Sorriderà anche al fatto che invece che mille euro ne basteranno 20 per pranzare e autofinanziare quella campagna elettorale già fatta e perduta, perché tra le tavole piene di gente e importante e queste c’è una bella differenza. Qui i debiti si onorano anche quando si perde, ma l’avversario resta avversario. Questa è la differenza che fa di un uomo un uomo, ma chi glielo spiega al segretario.
Caro amico, siamo davvero retrò, continuiamo a scriverci lettere. Rade, certo, ma lettere fatte di parole che cercano di tenere assieme ciò che siamo con ciò che siamo stati. Ti ricordi quella sera alla casa degli italiani, a nord di Rosario? E alla fine della cena, gli inni, i discorsi, le canzoni napoletane e friulane, le lacrime che scendevano senza sapere perché e il cantare sempre più piano e poi il silenzio pieno di borbottii.

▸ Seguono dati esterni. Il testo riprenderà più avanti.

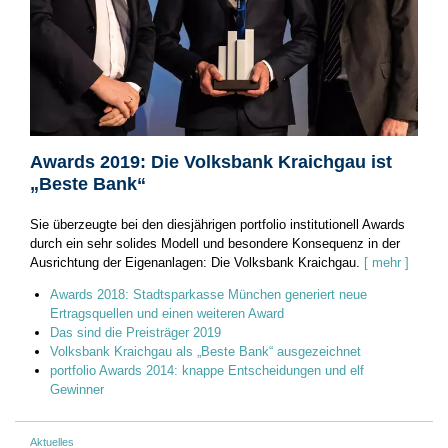
Awards 2019: Die Volksbank Kraichgau ist
„Beste Bank“
Sie überzeugte bei den diesjährigen portfolio institutionell Awards
durch ein sehr solides Modell und besondere ­Konsequenz in der
Ausrichtung der Eigenanlagen: Die Volksbank ­Kraichgau.
[ mehr ]
Awards 2018: Stadtsparkasse München generiert neue
Ertragsquellen und einen weiteren Award
Das sind die Preisträger 2019
Volksbank Kraichgau als „Beste Bank“ ausgezeichnet
portfolio Awards 2014: knappe Entscheidungen und elf
Gewinner
Aktuelles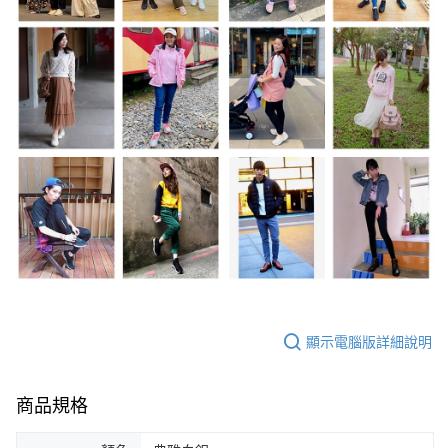
顯示電腦版詳細說明
商品規格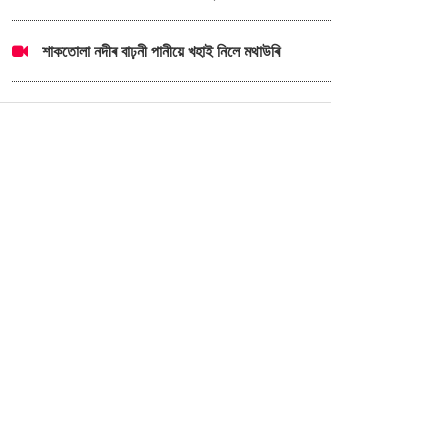
শাকতোলা নদীৰ বাঢ়নী পানীয়ে খহাই নিলে মথাউৰি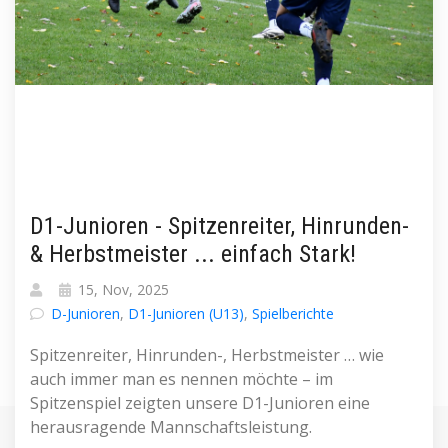
D1-Junioren - Spitzenreiter, Hinrunden-
& Herbstmeister ... einfach Stark!
15, Nov, 2025
D-Junioren
,
D1-Junioren (U13)
,
Spielberichte
Spitzenreiter, Hinrunden-, Herbstmeister … wie
auch immer man es nennen möchte – im
Spitzenspiel zeigten unsere D1-Junioren eine
herausragende Mannschaftsleistung.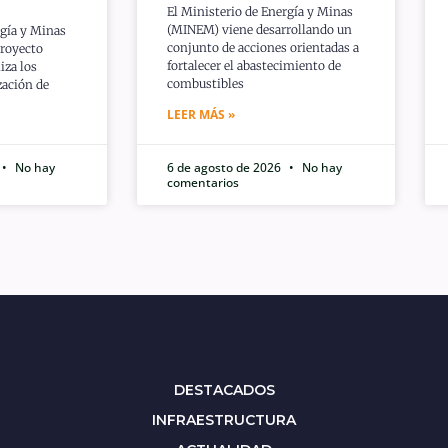
El Ministerio de Energía y Minas
(MINEM) viene desarrollando un
rgía y Minas
conjunto de acciones orientadas a
proyecto
fortalecer el abastecimiento de
iza los
combustibles
ización de
LEER MÁS »
No hay
6 de agosto de 2026
No hay
comentarios
DESTACADOS
INFRAESTRUCTURA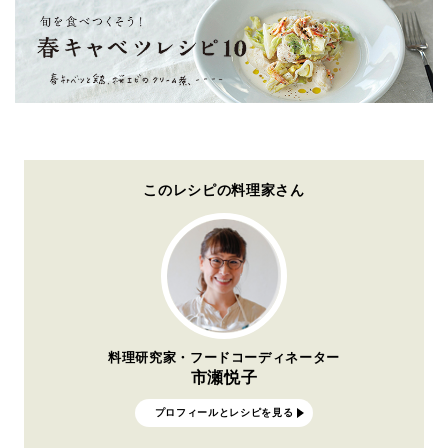
このレシピの料理家さん
料理研究家・フードコーディネーター
市瀬悦子
プロフィールとレシピを見る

Sono sicuro che ti ricordi, e anche di quello che allora ci sembrò un vecchietto, ti ricordi. Ci prese un po’ in disparte e ci chiese: ma come va in Italia, davvero? E il re, quello giovane, come sta? Parlava di Umberto e lui se n’era andato nel ’35 in Argentina. Gli raccontammo che andava bene, che anche Umberto stava bene e adesso era all’estero. Ci guardammo senza aggiungere altro. Lui parve contento.

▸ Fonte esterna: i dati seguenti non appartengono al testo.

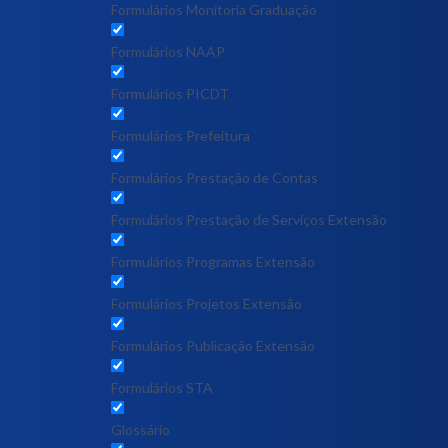
Formulários Monitoria Graduação
Formulários NAAP
Formulários PICDT
Formulários Prefeitura
Formulários Prestação de Contas
Formulários Prestação de Serviços Extensão
Formulários Programas Extensão
Formulários Projetos Extensão
Formulários Publicação Extensão
Formulários STA
Glossário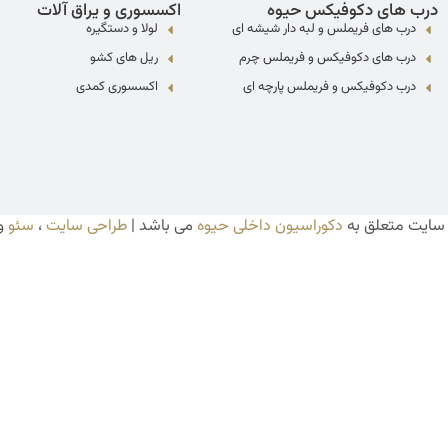
درب های دکوفیکس حیوه
اکسسوری و یراق آلات
درب های فریملس و لبه دار شیشه ای
لولا و دستگیره
درب های دکوفیکس و فریملس چرم
ریل های کشو
درب دکوفیکس و فریملس پارچه ای
اکسسوری کمدی
 سایت متعلق به
دکوراسیون داخلی حیوه
می باشد |
طراحی سایت
،
سئو
و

Te lo ricordo perché anche tu sei distante da tanto ormai, mi scrivi che l’Italia c’è poco sui giornali in America, e neppure per televisione ne parlano mai. In internet segui altro, in fondo non c’è mai urgenza quando si è lontani e le cose viste da distante si muovono ma non fanno rumore. Lo so, eppure delle sere ho un magone che diluisco nel sonno. Ti penso allora e mi piacerebbe aver fatto le tue scelte. Essere distante, tornare qualche mese ogni 10 anni, come fai tu. Salutare gli amici, fare una rimpatriata fatta di pacche sulle spalle, cibo, informazioni e piccole notizie su chi non c’è, bere quel tanto che ci arrossa le guance e poi salutarci contando di esserci sempre. Ogni volta che ci sarà. Mi piacerebbe ancora di più adesso, ma allora scegliemmo altro. Ti ricordi quanto ne parlammo, e ciascuno cercava di convincere l’altro, poi ci siamo salutati, ripetendoci che ci saremmo visti e scritto, che ogni anno almeno ci sarebbe stato un appuntamento, che la nostra amicizia non sarebbe finita. Come non sarebbero finite le cose in cui credevamo. L’amicizia c’è ancora, magari non quella di un tempo, frammentata com’è dalla distanza e dalle vite, ma le cose in cui credevamo, amico mio, non ci sono più. Finito tutto, cancellato, espulso dalle idee e dalle passioni.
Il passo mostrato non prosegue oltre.